The full set of lines below has to be duplicated exactly, with no picture kept.

Supplied records |
[Start of Attachment]

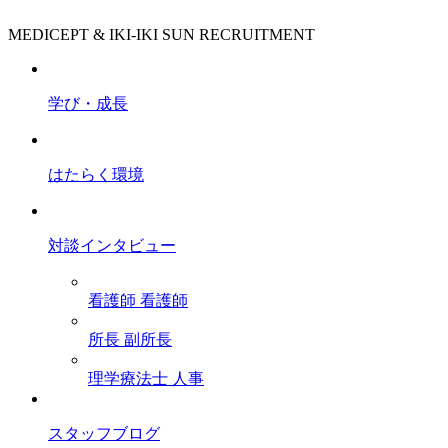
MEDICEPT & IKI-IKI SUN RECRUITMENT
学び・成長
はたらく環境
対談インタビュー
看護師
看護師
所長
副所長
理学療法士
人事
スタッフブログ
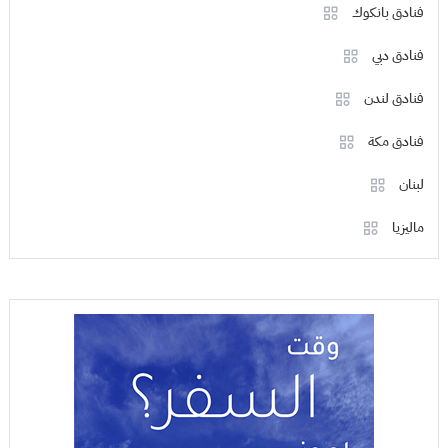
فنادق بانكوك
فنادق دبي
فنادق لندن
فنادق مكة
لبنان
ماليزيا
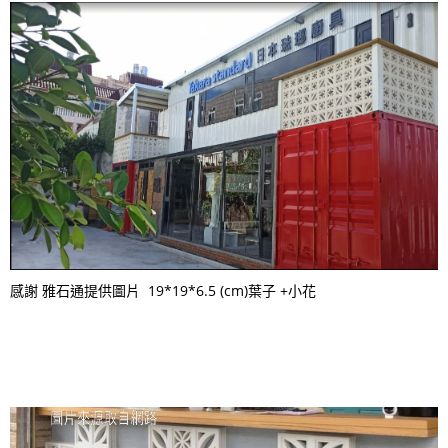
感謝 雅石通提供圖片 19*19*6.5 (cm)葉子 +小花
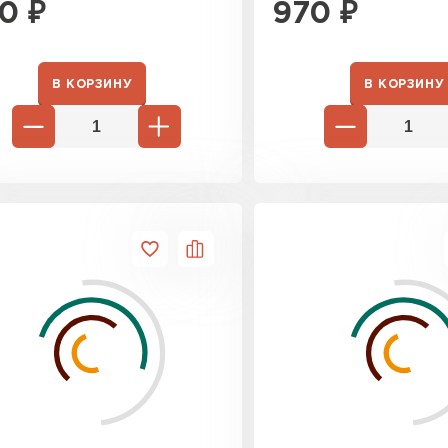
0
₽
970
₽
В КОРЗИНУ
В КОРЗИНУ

[End of Attachment]

Solved problem |
MEDICEPT & IKI-IKI SUN RECRUITMENT
学び・成長
はたらく環境
対談インタビュー
看護師
看護師
所長
副所長
理学療法士
人事
スタッフブログ
فنادق بانكوك
فنادق دبي
فنادق لندن
فنادق مكة
لبنان
ماليزيا
感謝 雅石通提供圖片 19*19*6.5 (cm)葉子 +小花
0
₽
970
₽
В КОРЗИНУ
В КОРЗИНУ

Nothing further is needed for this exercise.